═══ Provided material ═══
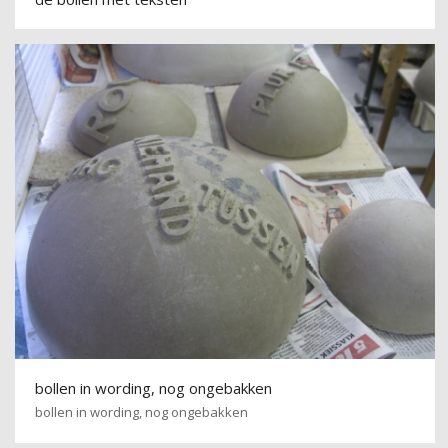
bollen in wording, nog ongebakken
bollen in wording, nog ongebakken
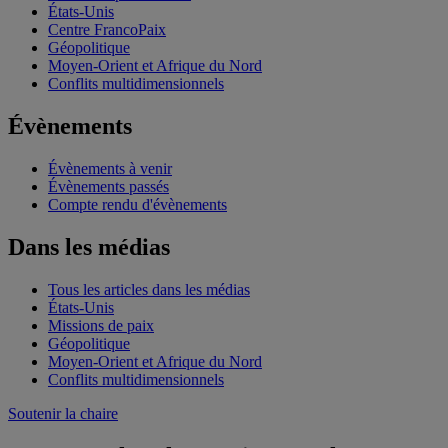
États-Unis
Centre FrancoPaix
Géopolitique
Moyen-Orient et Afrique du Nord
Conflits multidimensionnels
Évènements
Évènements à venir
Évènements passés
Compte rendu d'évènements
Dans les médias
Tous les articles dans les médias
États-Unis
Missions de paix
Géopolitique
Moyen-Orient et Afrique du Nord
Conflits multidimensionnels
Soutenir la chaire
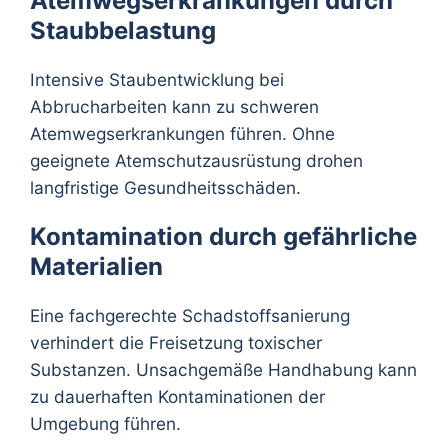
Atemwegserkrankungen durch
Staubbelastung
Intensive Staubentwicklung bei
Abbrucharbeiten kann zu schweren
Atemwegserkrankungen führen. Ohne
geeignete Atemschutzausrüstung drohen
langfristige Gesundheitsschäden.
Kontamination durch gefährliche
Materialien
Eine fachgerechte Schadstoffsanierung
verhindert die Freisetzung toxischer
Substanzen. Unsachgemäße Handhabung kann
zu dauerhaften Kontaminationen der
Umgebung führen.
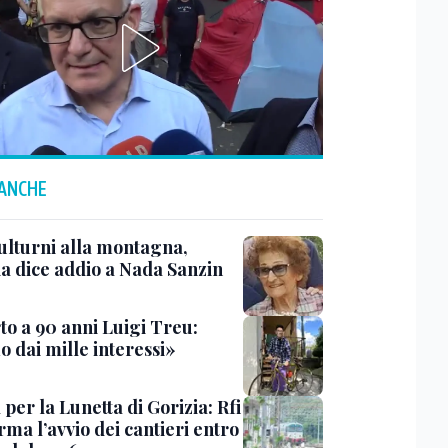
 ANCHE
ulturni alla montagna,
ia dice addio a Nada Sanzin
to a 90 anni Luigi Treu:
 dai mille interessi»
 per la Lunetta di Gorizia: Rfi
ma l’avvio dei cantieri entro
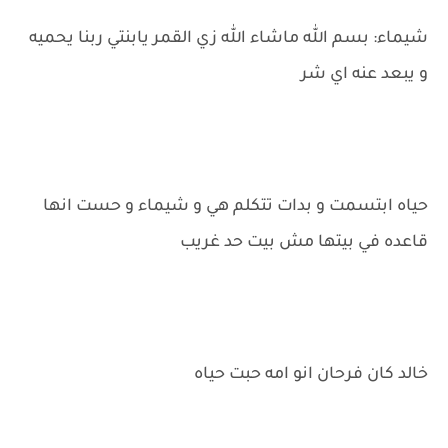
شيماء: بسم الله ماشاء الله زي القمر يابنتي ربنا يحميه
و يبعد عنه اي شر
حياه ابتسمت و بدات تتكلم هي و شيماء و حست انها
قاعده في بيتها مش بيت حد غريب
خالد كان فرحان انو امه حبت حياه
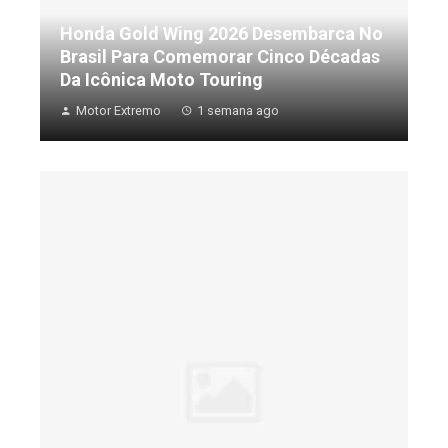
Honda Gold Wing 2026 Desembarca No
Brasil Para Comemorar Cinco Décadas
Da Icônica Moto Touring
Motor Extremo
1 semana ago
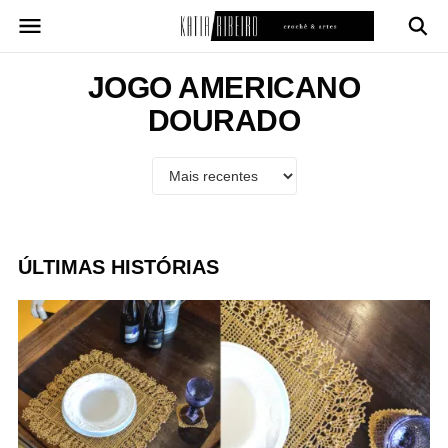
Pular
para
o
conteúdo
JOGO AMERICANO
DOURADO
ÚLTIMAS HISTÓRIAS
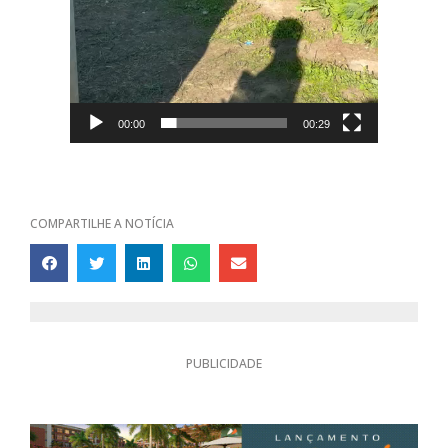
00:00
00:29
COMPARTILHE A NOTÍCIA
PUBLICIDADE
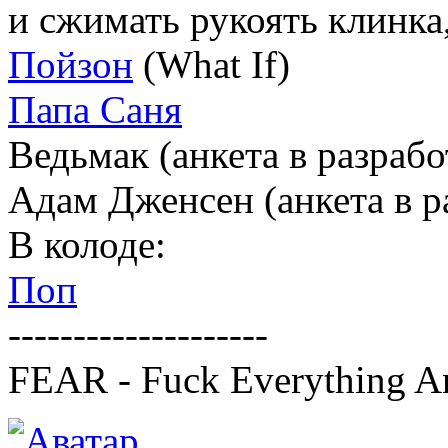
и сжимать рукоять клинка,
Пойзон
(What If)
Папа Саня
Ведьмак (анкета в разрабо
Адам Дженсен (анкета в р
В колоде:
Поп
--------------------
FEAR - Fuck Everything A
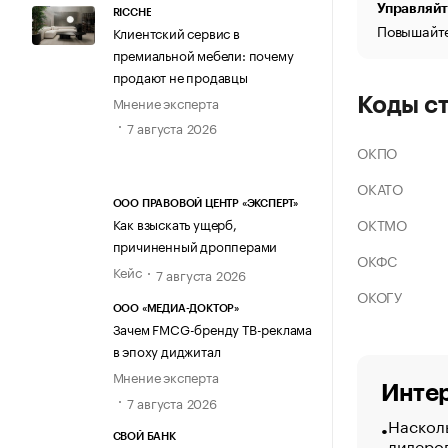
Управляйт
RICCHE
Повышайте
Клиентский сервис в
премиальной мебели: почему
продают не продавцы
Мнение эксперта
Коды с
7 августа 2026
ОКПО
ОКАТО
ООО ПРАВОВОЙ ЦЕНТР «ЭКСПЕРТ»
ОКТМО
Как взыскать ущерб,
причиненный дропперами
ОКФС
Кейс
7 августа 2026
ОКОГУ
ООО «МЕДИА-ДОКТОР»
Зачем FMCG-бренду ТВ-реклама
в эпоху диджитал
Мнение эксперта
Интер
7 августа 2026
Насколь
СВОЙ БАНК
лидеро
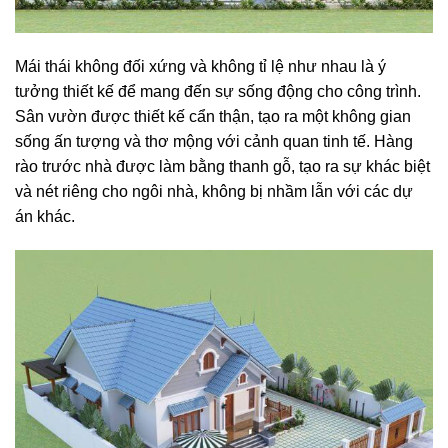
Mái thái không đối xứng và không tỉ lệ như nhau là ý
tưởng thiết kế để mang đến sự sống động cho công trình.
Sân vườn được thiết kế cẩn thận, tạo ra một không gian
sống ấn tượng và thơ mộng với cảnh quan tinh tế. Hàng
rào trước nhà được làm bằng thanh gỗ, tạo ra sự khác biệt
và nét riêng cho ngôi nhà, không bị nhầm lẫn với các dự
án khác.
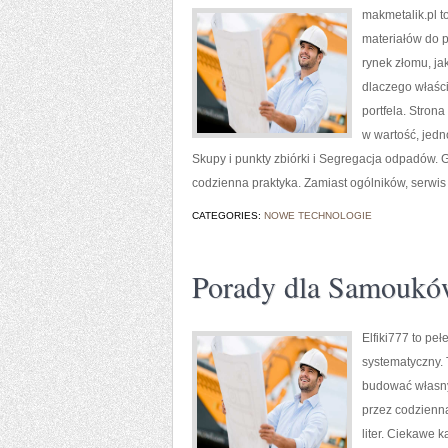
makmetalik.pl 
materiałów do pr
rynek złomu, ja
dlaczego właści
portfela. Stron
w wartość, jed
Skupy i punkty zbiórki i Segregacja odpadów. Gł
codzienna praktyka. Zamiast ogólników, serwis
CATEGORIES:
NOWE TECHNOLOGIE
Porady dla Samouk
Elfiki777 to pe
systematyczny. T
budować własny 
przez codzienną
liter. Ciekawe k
═══
• **Instructions to follow**:
Write out each entry exactly as given, but skip the pictures.

• **Response**:
bollen in wording, nog ongebakken
bollen in wording, nog ongebakken
États-Unis
Centre FrancoPaix
Géopolitique
Moyen-Orient et Afrique du Nord
Conflits multidimensionnels
Évènements
Évènements à venir
Évènements passés
Compte rendu d'évènements
Dans les médias
Tous les articles dans les médias
États-Unis
Missions de paix
Géopolitique
Moyen-Orient et Afrique du Nord
Conflits multidimensionnels
Soutenir la chaire
Atemwegserkrankungen durch
Staubbelastung
Intensive Staubentwicklung bei
Abbrucharbeiten kann zu schweren
Atemwegserkrankungen führen. Ohne
geeignete Atemschutzausrüstung drohen
langfristige Gesundheitsschäden.
Kontamination durch gefährliche
Materialien
Eine fachgerechte Schadstoffsanierung
verhindert die Freisetzung toxischer
Substanzen. Unsachgemäße Handhabung kann
zu dauerhaften Kontaminationen der
Umgebung führen.
 ANCHE
ulturni alla montagna,
ia dice addio a Nada Sanzin
to a 90 anni Luigi Treu:
 dai mille interessi»
 per la Lunetta di Gorizia: Rfi
ma l’avvio dei cantieri entro
شيماء: بسم الله ماشاء الله زي القمر يابنتي ربنا يحميه
و يبعد عنه اي شر
حياه ابتسمت و بدات تتكلم هي و شيماء و حست انها
قاعده في بيتها مش بيت حد غريب
خالد كان فرحان انو امه حبت حياه
Honda Gold Wing 2026 Desembarca No
Brasil Para Comemorar Cinco Décadas
Da Icônica Moto Touring
Motor Extremo
1 semana ago
Pular
para
o
conteúdo
JOGO AMERICANO
DOURADO
ÚLTIMAS HISTÓRIAS
00:00
00:29
COMPARTILHE A NOTÍCIA
PUBLICIDADE
и сжимать рукоять клинка,
Пойзон
(What If)
Папа Саня
Ведьмак (анкета в разрабо
Адам Дженсен (анкета в р
В колоде:
Поп
--------------------
FEAR - Fuck Everything A
Управляйт
RICCHE
Повышайте
Клиентский сервис в
премиальной мебели: почему
продают не продавцы
Мнение эксперта
Коды с
7 августа 2026
ОКПО
ОКАТО
ООО ПРАВОВОЙ ЦЕНТР «ЭКСПЕРТ»
ОКТМО
Как взыскать ущерб,
причиненный дропперами
ОКФС
Кейс
7 августа 2026
ОКОГУ
ООО «МЕДИА-ДОКТОР»
Зачем FMCG-бренду ТВ-реклама
в эпоху диджитал
Мнение эксперта
Интер
7 августа 2026
Насколь
СВОЙ БАНК
лидеро
Mái thái không đối xứng và không tỉ lệ như nhau là ý
tưởng thiết kế để mang đến sự sống động cho công trình.
Sân vườn được thiết kế cẩn thận, tạo ra một không gian
sống ấn tượng và thơ mộng với cảnh quan tinh tế. Hàng
rào trước nhà được làm bằng thanh gỗ, tạo ra sự khác biệt
và nét riêng cho ngôi nhà, không bị nhầm lẫn với các dự
án khác.
makmetalik.pl 
materiałów do pr
rynek złomu, ja
dlaczego właści
portfela. Stron
w wartość, jed
Skupy i punkty zbiórki i Segregacja odpadów. Gł
codzienna praktyka. Zamiast ogólników, serwis
CATEGORIES:
NOWE TECHNOLOGIE
Porady dla Samouk
Elfiki777 to pe
systematyczny. T
budować własny 
przez codzienną
liter. Ciekawe k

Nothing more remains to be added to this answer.